O pintor de calçadas
O Restaurante Dona Maria, que ficava na rua José Montaury, ao lado da entrada da Galeria Chaves, tinha portas vaivém como nos saloons dos filmes de faroeste. Nós sentávamos na Mesa Um, no outro extremo da espaçosa casa. Certo meio-dia, assoma à porta um sujeito parrudo de meia idade, vestindo bombachas enroladas até o tornozelo, alpercatas nos pés, faca de churrasco na cintura. Abriu as portas e ficou ali por algum tempo, tal e qual um pistoleiro procurando o John Wayne.
Levei algum medo, porque mesmo à distância o forasteiro parecia completamente transtornado. Passados uns bons dez segundos, entrou com o passo acelerado mirando o fundo, batendo em mesas e cadeiras como um panzer. Vai matar alguém, foi o sentimento geral ao ver o rosto congestionado do indivíduo. Ele suava em bicas.

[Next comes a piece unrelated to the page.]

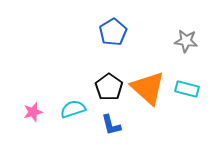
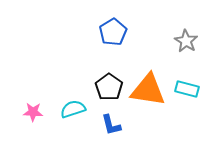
gray star: rotated 25 degrees clockwise
orange triangle: moved 2 px down; rotated 33 degrees counterclockwise
pink star: rotated 18 degrees clockwise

O gauchão passou rente à nossa mesa, dobrou à esquerda e entrou no banheiro chutando a porta. Todo mundo ficou paralisado, sem ação, ouvidos atentos esperando o grito de agonia de alguém sentado no vaso. Silêncio absoluto. Só se ouvia o tchatchatchtchat dos velhíssimos ventiladores de teto. De repente, o cara sai do banheiro, caminha em nossa direção. Parou. Mostrava um ar de alívio. Puxou um grande lenço petit-pois azul e branco do bolso de trás e enxugou o suor.
– Mas bah, tchê, foi o que deu pra chegar no recurso. Comi uma laranja passada e quase pinto a calçada de marrom!